I have no idea what neodymium is, but the Iteron was apparently stuffed full of it. An Iteron V, the largest of this class of ship, modified with cargo optimisation rigs, one of them Tech II, and fully fitted in the low slots with cargo hold expanders. The hauler was carrying over forty thousand units of neodymium, at an apparent loss of 750M ISK. I thought this was just another soft kill, an easy target popped opportunistically. And I suppose it was, but I am tickled pink to see the extent of the loss. Normally the haulers I pop have a bit of planet goo, or are empty because I catch them too soon, or too late, but this time I caught a big fish.

Maybe 750M ISK is not a huge loss for a null-sec corporation, but maybe this corporation is not a major faction out there either. And I would suspect that if you are transporting so much potential ISK you would want to protect it with at least an equivalent value of ships. I suppose crossing a single w-space system to reach high-sec seemed like a low-risk activity to the null-seccers. Of course, none of the neodymium survived the explosion, but that's okay. I would face the same risk recovering it as the Iteron did in hauling it, particularly it being on top of a wormhole. Then again, no one else comes through the wormhole in the time I am sitting there cloaked, gawping at the value of their loss. Either way, I've killed the activity in this system.

I head homewards and onwards, jumping through our static connection to another class 3 system. This one is curiously unoccupied. It looks like any other unoccupied system, with plenty of signatures and anomalies making themselves known to my scanning probes, also marking the system as infrequently visited. Sifting through the signatures finds only the one wormhole, it being a static connection to null-sec perhaps explaining in part the lack of occupation. But the C3 isn't as unvisited as I assume, as this K346 is reaching the end of its natural lifetime. The static connection must have been activated hours ago, but whoever did so has not left their own wormhole as a trace. That's okay, my super-expensive Iteron popping has made my night already.
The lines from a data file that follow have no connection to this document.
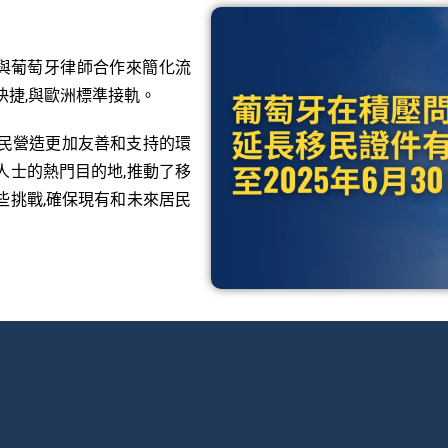
和與葡萄牙律師合作來簡化流
快捷,與歐洲標準接軌。
移民營造更加友善和支持的環
人士的熱門目的地,推動了移
些挑戰,確保現有和未來居民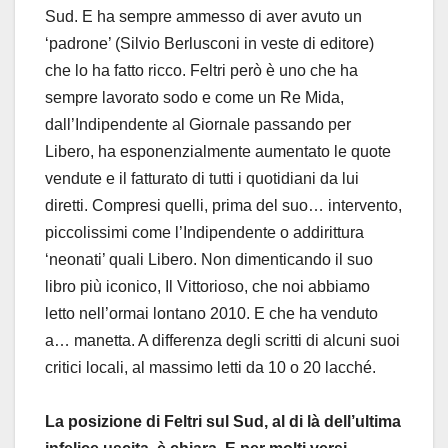
Sud. E ha sempre ammesso di aver avuto un
‘padrone’ (Silvio Berlusconi in veste di editore)
che lo ha fatto ricco. Feltri però è uno che ha
sempre lavorato sodo e come un Re Mida,
dall’Indipendente al Giornale passando per
Libero, ha esponenzialmente aumentato le quote
vendute e il fatturato di tutti i quotidiani da lui
diretti. Compresi quelli, prima del suo… intervento,
piccolissimi come l’Indipendente o addirittura
‘neonati’ quali Libero. Non dimenticando il suo
libro più iconico, Il Vittorioso, che noi abbiamo
letto nell’ormai lontano 2010. E che ha venduto
a… manetta. A differenza degli scritti di alcuni suoi
critici locali, al massimo letti da 10 o 20 lacché.
La posizione di Feltri sul Sud, al di là dell’ultima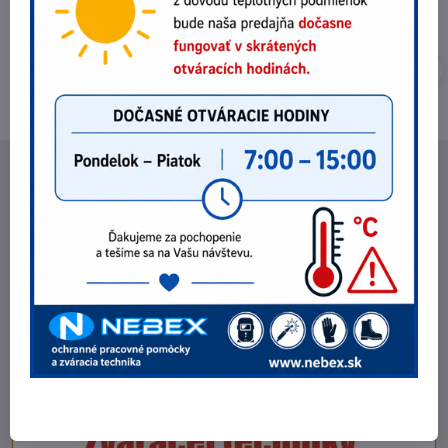
NEBEX s.r.o.
O spoločnosti
Kontakt
Fakturačné údaje
Fotogaléria
POZRI NA ZĽAVY !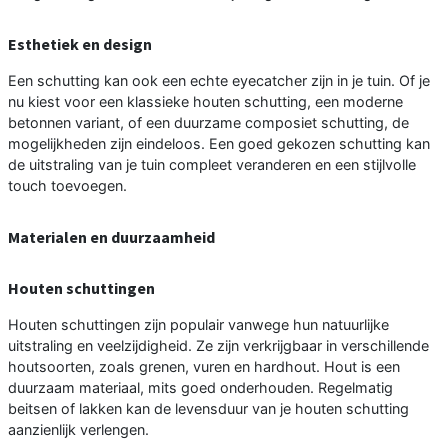
Esthetiek en design
Een schutting kan ook een echte eyecatcher zijn in je tuin. Of je
nu kiest voor een klassieke houten schutting, een moderne
betonnen variant, of een duurzame composiet schutting, de
mogelijkheden zijn eindeloos. Een goed gekozen schutting kan
de uitstraling van je tuin compleet veranderen en een stijlvolle
touch toevoegen.
Materialen en duurzaamheid
Houten schuttingen
Houten schuttingen zijn populair vanwege hun natuurlijke
uitstraling en veelzijdigheid. Ze zijn verkrijgbaar in verschillende
houtsoorten, zoals grenen, vuren en hardhout. Hout is een
duurzaam materiaal, mits goed onderhouden. Regelmatig
beitsen of lakken kan de levensduur van je houten schutting
aanzienlijk verlengen.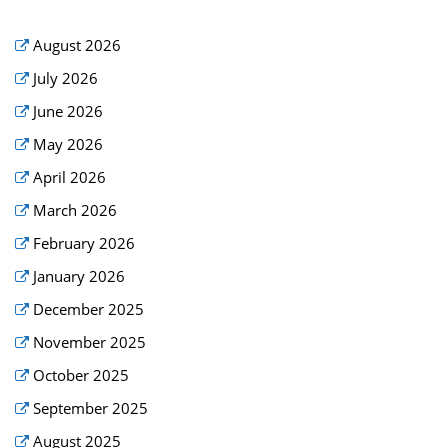
August 2026
July 2026
June 2026
May 2026
April 2026
March 2026
February 2026
January 2026
December 2025
November 2025
October 2025
September 2025
August 2025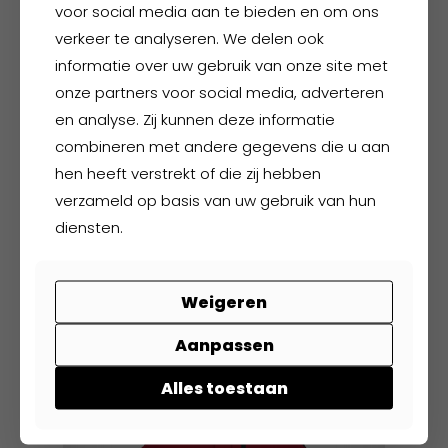
voor social media aan te bieden en om ons
gekozen
verkeer te analyseren. We delen ook
worden
informatie over uw gebruik van onze site met
op
onze partners voor social media, adverteren
de
productpagina
en analyse. Zij kunnen deze informatie
combineren met andere gegevens die u aan
hen heeft verstrekt of die zij hebben
Hydrowear Borneo
verzameld op basis van uw gebruik van hun
diensten.
€
57,95
excl. BTW
€
70,12
incl. BTW
Weigeren
Dit
product
Aanpassen
heeft
meerdere
Alles toestaan
variaties.
Deze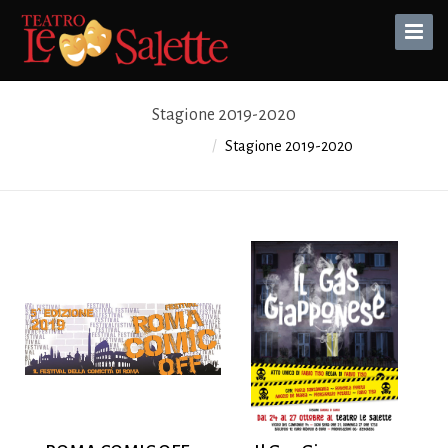
Toggle
Naviga
Stagione 2019-2020
Teatro Le Salette
Stagione 2019-2020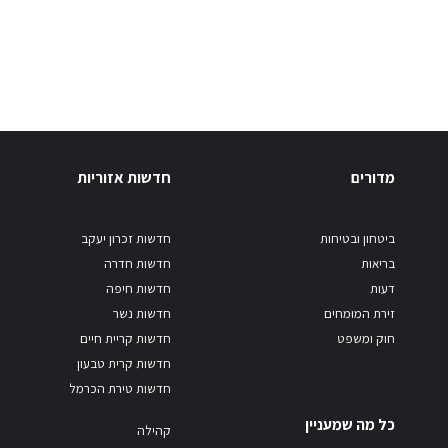
מדורים
חדשות אזוריות
ביטחון ובטיחות
חדשות זכרון יעקב
בריאות
חדשות חדרה
דעות
חדשות חיפה
זירת המומחים
חדשות נשר
חוק ומשפט
חדשות קריית חיים
חדשות קרית טבעון
חדשות טירת הכרמל
כל מה שמעניין
קהילה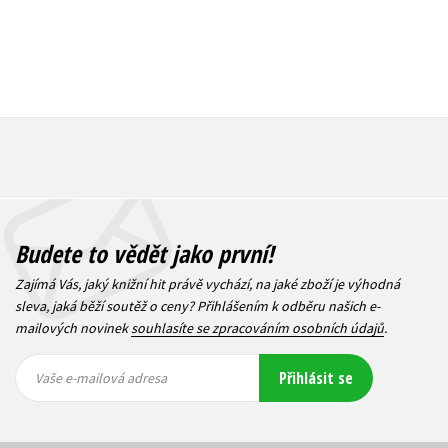
Budete to vědět jako první!
Zajímá Vás, jaký knižní hit právě vychází, na jaké zboží je výhodná
sleva, jaká běží soutěž o ceny? Přihlášením k odběru našich e-
mailových novinek
souhlasíte se zpracováním osobních údajů
.
Vaše e-
Vaše e-
Přihlásit se
mailová
mailová
Vaše e-mailová adresa
adresa
adresa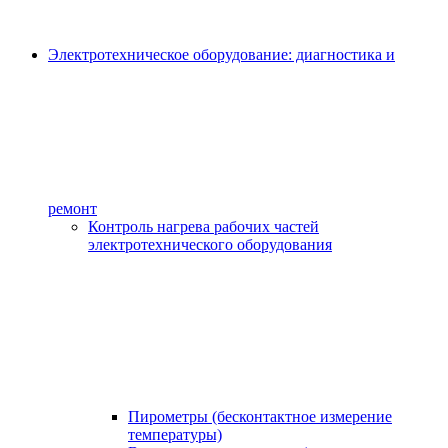
Электротехническое оборудование: диагностика и
ремонт
Контроль нагрева рабочих частей
электротехнического оборудования
Пирометры (бесконтактное измерение
температуры)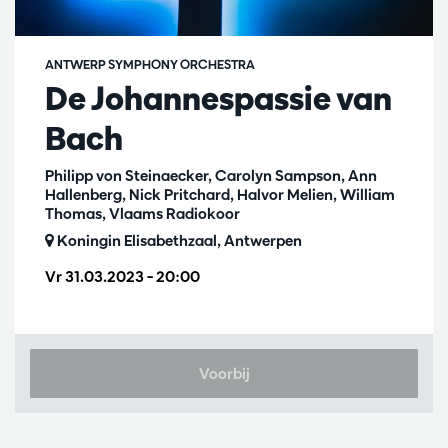
ANTWERP SYMPHONY ORCHESTRA
De Johannespassie van
Bach
Philipp von Steinaecker, Carolyn Sampson, Ann
Hallenberg, Nick Pritchard, Halvor Melien, William
Thomas, Vlaams Radiokoor
Koningin Elisabethzaal, Antwerpen
Vr 31.03.2023
– 20:00
Voorbij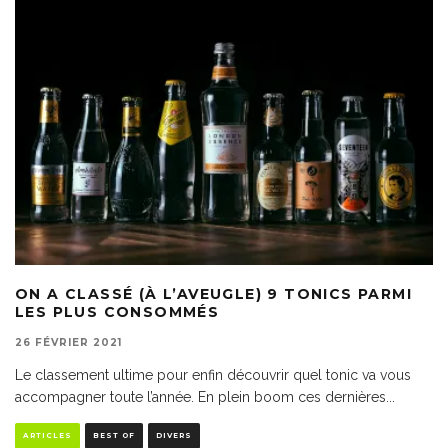
ON A CLASSÉ (À L’AVEUGLE) 9 TONICS PARMI
LES PLUS CONSOMMÉS
26 FÉVRIER 2021
Le classement ultime pour enfin découvrir quel tonic va vous
accompagner toute l’année. En plein boom ces dernières
...
ARTICLES
BEST OF
DIVERS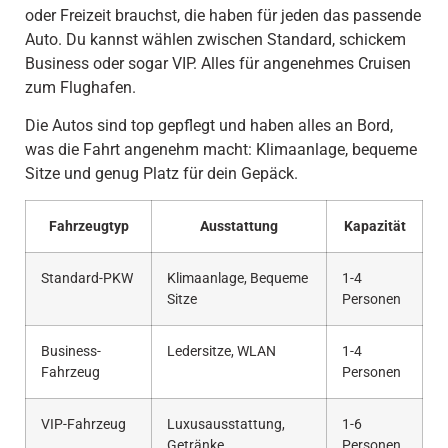
oder Freizeit brauchst, die haben für jeden das passende
Auto. Du kannst wählen zwischen Standard, schickem
Business oder sogar VIP. Alles für angenehmes Cruisen
zum Flughafen.
Die Autos sind top gepflegt und haben alles an Bord,
was die Fahrt angenehm macht: Klimaanlage, bequeme
Sitze und genug Platz für dein Gepäck.
Fahrzeugtyp
Ausstattung
Kapazität
Standard-PKW
Klimaanlage, Bequeme
1-4
Sitze
Personen
Business-
Ledersitze, WLAN
1-4
Fahrzeug
Personen
VIP-Fahrzeug
Luxusausstattung,
1-6
Getränke
Personen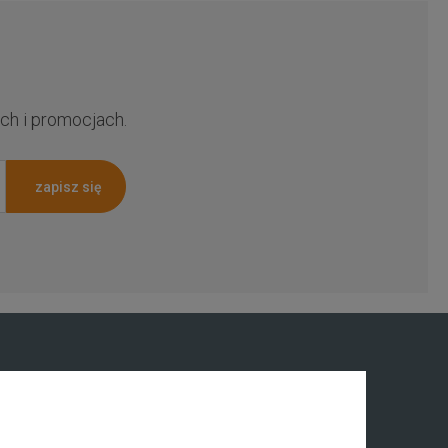
ch i promocjach.
zapisz się
Informacje
O nas
ściowy
Private label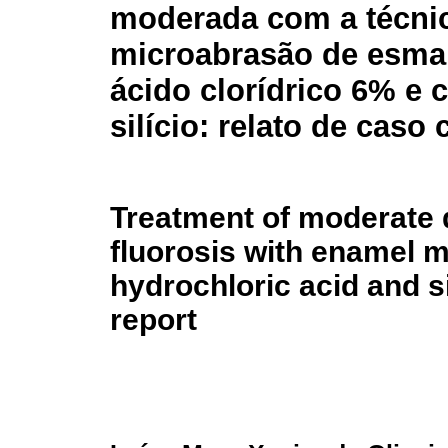
moderada com a técni
microabrasão de esma
ácido clorídrico 6% e 
silício: relato de caso 
Treatment of moderate 
fluorosis with enamel 
hydrochloric acid and si
report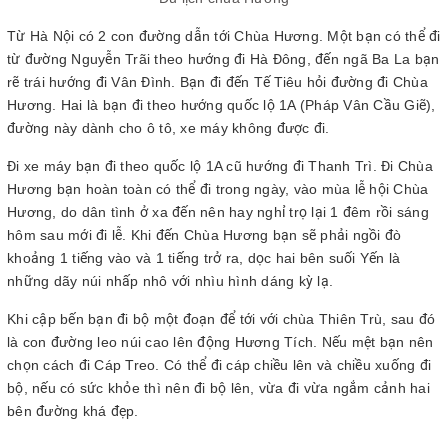
Từ Hà Nội có 2 con đường dẫn tới Chùa Hương. Một bạn có thể đi
từ đường Nguyễn Trãi theo hướng đi Hà Đông, đến ngã Ba La bạn
rẽ trái hướng đi Vân Đình. Bạn đi đến Tế Tiêu hỏi đường đi Chùa
Hương. Hai là bạn đi theo hướng quốc lộ 1A (Pháp Vân Cầu Giẽ),
đường này dành cho ô tô, xe máy không được đi.
Đi xe máy bạn đi theo quốc lộ 1A cũ hướng đi Thanh Trì. Đi Chùa
Hương bạn hoàn toàn có thể đi trong ngày, vào mùa lễ hội Chùa
Hương, do dân tình ở xa đến nên hay nghỉ trọ lại 1 đêm rồi sáng
hôm sau mới đi lễ. Khi đến Chùa Hương bạn sẽ phải ngồi đò
khoảng 1 tiếng vào và 1 tiếng trở ra, dọc hai bên suối Yến là
những dãy núi nhấp nhô với nhìu hình dáng kỳ lạ.
Khi cập bến bạn đi bộ một đoạn để tới với chùa Thiên Trù, sau đó
là con đường leo núi cao lên động Hương Tích. Nếu mệt bạn nên
chọn cách đi Cáp Treo. Có thể đi cáp chiều lên và chiều xuống đi
bộ, nếu có sức khỏe thì nên đi bộ lên, vừa đi vừa ngắm cảnh hai
bên đường khá đẹp.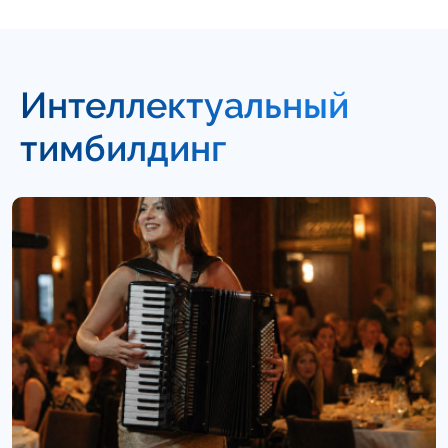
Интеллектуальный
тимбилдинг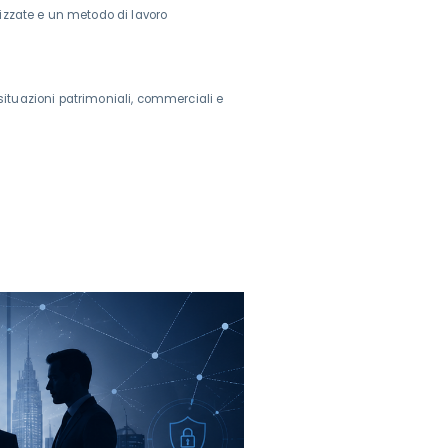
orizzate e un metodo di lavoro
i situazioni patrimoniali, commerciali e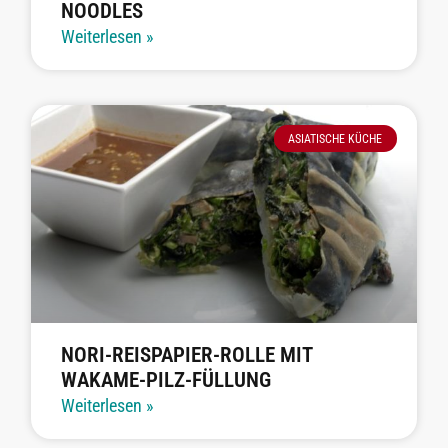
NOODLES
Weiterlesen »
ASIATISCHE KÜCHE
NORI-REISPAPIER-ROLLE MIT
WAKAME-PILZ-FÜLLUNG
Weiterlesen »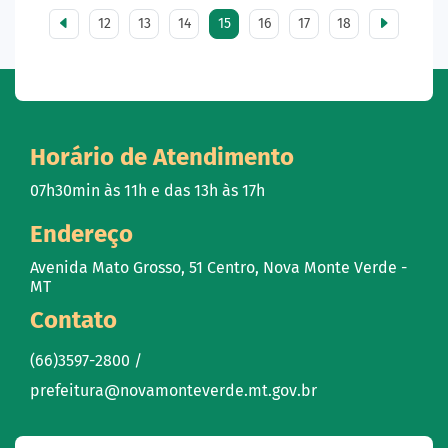
12
13
14
15
16
17
18
Horário de Atendimento
07h30min às 11h e das 13h às 17h
Endereço
Avenida Mato Grosso, 51 Centro, Nova Monte Verde -
MT
Contato
(66)3597-2800 /
prefeitura@novamonteverde.mt.gov.br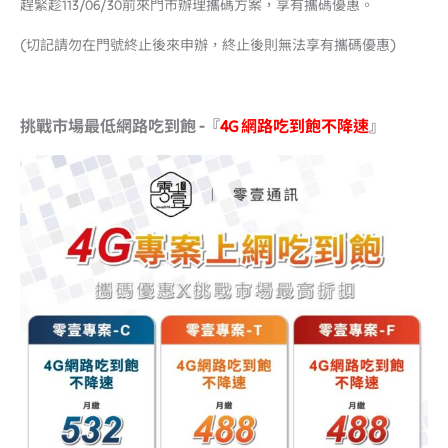
趕緊趁113/06/30前來門市辦理攜碼方案，享有攜碼優惠。
(切記請勿在門號終止後來申辦，終止後則無法享有攜碼優惠)
挑戰市場最低網路吃到飽 -『
4G 網路吃到飽不降速
』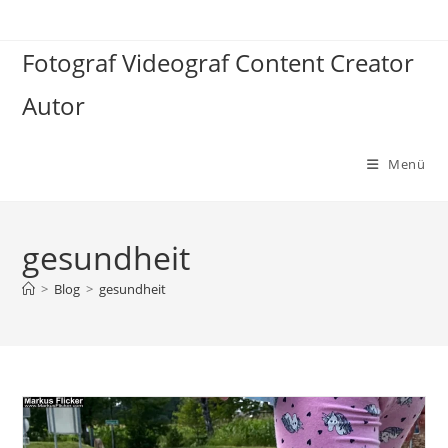
Zum
Inhalt
Fotograf Videograf Content Creator
springen
Autor
Menü
gesundheit
>
Blog
>
gesundheit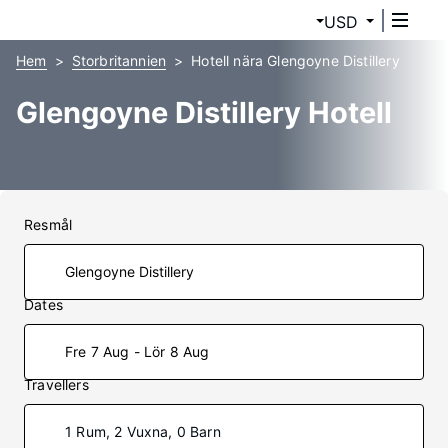
USD
Hem
Storbritannien
Hotell nära Glengoyne Distillery
Glengoyne Distillery Hotell
Resmål
Dates
Fre 7 Aug - Lör 8 Aug
Travellers
1 Rum, 2 Vuxna, 0 Barn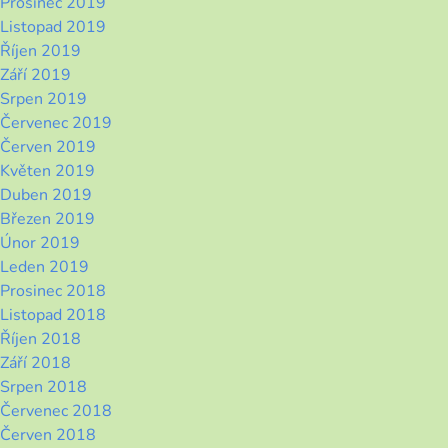
Prosinec 2019
Listopad 2019
Říjen 2019
Září 2019
Srpen 2019
Červenec 2019
Červen 2019
Květen 2019
Duben 2019
Březen 2019
Únor 2019
Leden 2019
Prosinec 2018
Listopad 2018
Říjen 2018
Září 2018
Srpen 2018
Červenec 2018
Červen 2018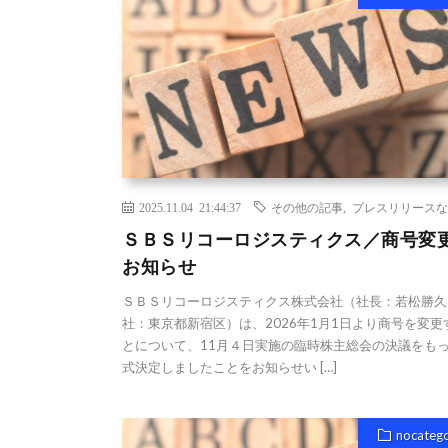
2025.11.04 21:44:37
その他の記事
,
プレスリリースな
ＳＢＳリコーロジスティクス／商号変
お知らせ
ＳＢＳリコーロジスティクス株式会社（社長：若松勝久
社：東京都新宿区）は、2026年1月1日より商号を変更
とについて、11月４日実施の臨時株主総会の決議をも
式決定しましたことをお知らせい […]
nocateg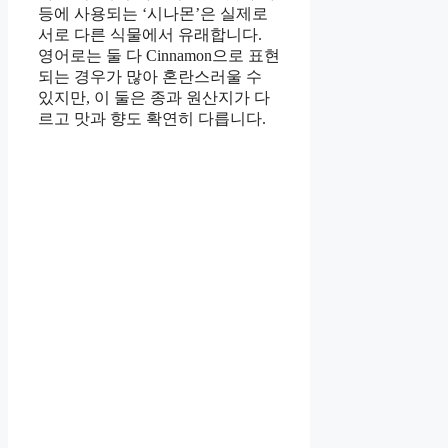
등에 사용되는 ‘시나몬’은 실제로
서로 다른 식물에서 유래합니다.
영어로는 둘 다 Cinnamon으로 표현
되는 경우가 많아 혼란스러울 수
있지만, 이 둘은 종과 원산지가 다
르고 맛과 향도 확연히 다릅니다.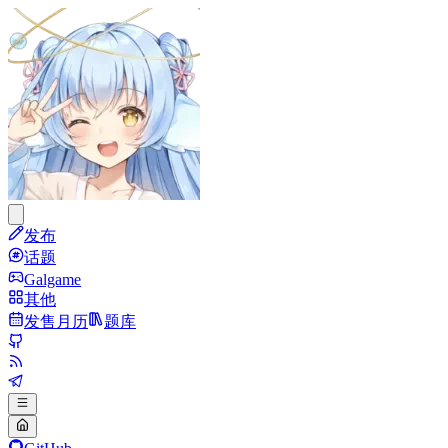
发布
话题
Galgame
其他
发售月历
题库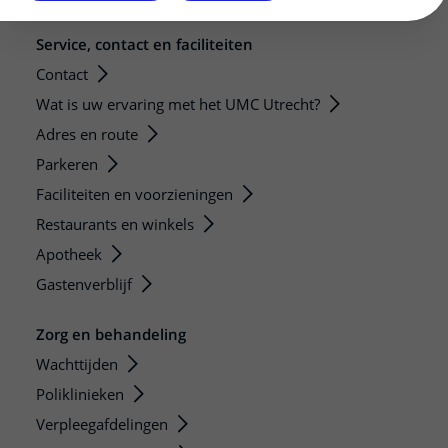
Service, contact en faciliteiten
Contact
Wat is uw ervaring met het UMC Utrecht?
Adres en route
Parkeren
Faciliteiten en voorzieningen
Restaurants en winkels
Apotheek
Gastenverblijf
Zorg en behandeling
Wachttijden
Poliklinieken
Verpleegafdelingen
I recall my probes, jump home, and kick back for the night.

  1. 5 Responses to “Obstructing a null-sec short-cut”

  2. Ah. I saw tgl mention this kill nearly a month ago, now I finally know the story behind it :D

    By Planetary Genocide on Dec 11, 2011

  3. As always a great read - really enjoy your journals.

    Thank you :)

    By Castagar on Dec 11, 2011

  4. Out of curiosity, now that Dotlan and Static Mapper can no longer receive jumps in/out of a WH, will that be altering your SOPs or tactics?

    By JamesT on Dec 11, 2011

  5. Not really, JamesT. I never really used that information much, even if maybe I should have.

    Thanks, Castagar, and it's a pleasure to write them.

    And that rat bastard TG3, giving away spoilers! The next time our wormholes connect I'll hunt him down like a dog. That will probably be in two years or so, going by experience, and I'll have forgotten by then anyway. I'll probably have forgotten by tomorrow, actually.

    By pjharvey on Dec 11, 2011

  6. Gratz on the big isk kill, we all love those


    By Zandramus on Dec 12, 2011

Sorry, comments for this entry are closed.